**About this exercise:** Print this span of the material below exactly: the line with "ziehen und theatrale Räume zu erkunden.", the line with "Verstand und Gefühl durchbrechen.", and every line between them, but nothing else.

== Data under study

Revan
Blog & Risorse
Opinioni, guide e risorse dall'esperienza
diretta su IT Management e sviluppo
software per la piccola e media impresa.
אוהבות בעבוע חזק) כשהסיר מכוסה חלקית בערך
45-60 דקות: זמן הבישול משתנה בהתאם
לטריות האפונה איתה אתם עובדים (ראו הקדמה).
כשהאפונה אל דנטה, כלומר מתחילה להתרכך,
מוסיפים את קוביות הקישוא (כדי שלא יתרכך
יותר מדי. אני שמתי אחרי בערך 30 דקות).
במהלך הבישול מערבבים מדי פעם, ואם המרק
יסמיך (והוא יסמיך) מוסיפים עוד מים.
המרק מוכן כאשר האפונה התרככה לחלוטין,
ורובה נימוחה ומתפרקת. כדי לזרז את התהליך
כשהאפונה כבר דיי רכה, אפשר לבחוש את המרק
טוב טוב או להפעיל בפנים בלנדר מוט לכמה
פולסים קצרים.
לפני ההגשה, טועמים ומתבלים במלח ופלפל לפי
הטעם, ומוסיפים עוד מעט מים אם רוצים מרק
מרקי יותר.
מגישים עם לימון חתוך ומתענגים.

====
== Data under study

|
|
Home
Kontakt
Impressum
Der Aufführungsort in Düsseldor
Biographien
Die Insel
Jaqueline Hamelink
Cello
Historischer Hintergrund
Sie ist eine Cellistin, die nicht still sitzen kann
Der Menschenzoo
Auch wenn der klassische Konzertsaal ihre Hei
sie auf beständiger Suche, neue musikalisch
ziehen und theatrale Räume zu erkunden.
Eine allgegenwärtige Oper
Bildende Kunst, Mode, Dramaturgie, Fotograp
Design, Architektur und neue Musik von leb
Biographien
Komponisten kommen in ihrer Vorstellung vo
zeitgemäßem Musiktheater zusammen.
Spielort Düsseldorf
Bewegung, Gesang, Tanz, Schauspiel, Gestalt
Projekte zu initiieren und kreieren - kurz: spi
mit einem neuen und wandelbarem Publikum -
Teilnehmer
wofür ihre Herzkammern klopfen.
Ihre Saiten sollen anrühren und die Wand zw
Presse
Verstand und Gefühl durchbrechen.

====

**Response to this exercise:**
ziehen und theatrale Räume zu erkunden.
Eine allgegenwärtige Oper
Bildende Kunst, Mode, Dramaturgie, Fotograp
Design, Architektur und neue Musik von leb
Biographien
Komponisten kommen in ihrer Vorstellung vo
zeitgemäßem Musiktheater zusammen.
Spielort Düsseldorf
Bewegung, Gesang, Tanz, Schauspiel, Gestalt
Projekte zu initiieren und kreieren - kurz: spi
mit einem neuen und wandelbarem Publikum -
Teilnehmer
wofür ihre Herzkammern klopfen.
Ihre Saiten sollen anrühren und die Wand zw
Presse
Verstand und Gefühl durchbrechen.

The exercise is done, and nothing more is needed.